Что такое «На дне», ведь это довольно странная история, о чём пьеса? Действительно, следы первоначального замысла остались в первом акте: остался ужас жизни, осталось презрение, негодование, осталось очень горьковское ощущение, что эти отвергнутые обществом люди и есть на самом деле настоящие, новые люди, босячество, ну, вещь-то переломная. Надо сказать, что к этому моменту отношение Горького к босякам, по мере его подъёма по социальной лестнице, стало меняться: если в очерках «Бывшие люди» ему ещё казалось, что это зерно нового человека, сверхчеловека, ну такой Челкаш, да — отверг общество и стал суперменом, то к 1902 году Горький уже думает иначе — для него это именно ил, придонный слой, и он ничего хорошего в ночлежных людях уже не видит. Они мучают Анну, которая умирает, они издеваются над Бароном, издеваются над Настей — ничего святого, бывшие, действительно. Но Лука — это, пожалуй, персонаж посерьёзней.

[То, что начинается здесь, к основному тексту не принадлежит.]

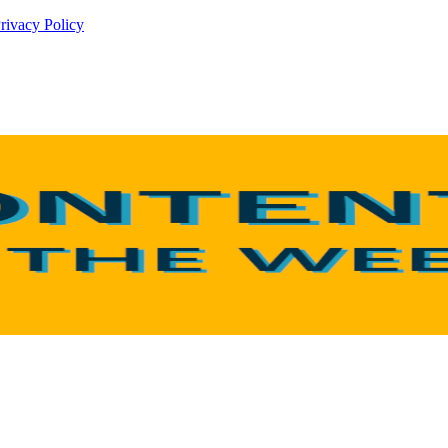
rivacy Policy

И тут в пьесу входит главная, очень важная для Горького мысль: «Нужна ли человеку правда?» Потому что Лука — это утешитель, Лука — это такой в некотором смысле конечно «толстовец». Горький ведь уверен, что Толстой — это именно утешитель человечества: Толстой всё время цитирует Марка Аврелия, о том, что «человек свободен и даже в темнице он может чувствовать себя свободным». Толстой примиряет человека с его участью, он говорит, что настоящий переворот, настоящая перемена происходит внутри, а не в социальной реальности, это очень для Толстого важно. И как раз восприятие Толстого, как утешителя — оно для Горького чрезвычайно типично. Ну вот смотрите, казалось бы, мы привыкли из Ленина, из ленинской критики, что Толстой — это бесстрашный реалист. Действительно, он поднес к лицу России зеркало с очень высокой разрешающей способностью, это так; но он сам страшится собственного искусства. И Толстой придумывает для человека массу утешений: то, что действительно можно быть свободным внутри несвободы; то, что человеку много не надо. Помните знаменитый очерк «Много ли человеку земли нужно?», оказалось, что нужен-то ему всего один аршин — на гроб. Это, кстати говоря, Чехов против этого очень сильно негодовал: «Это мертвецу нужен один-два аршина, а живому нужен весь мир».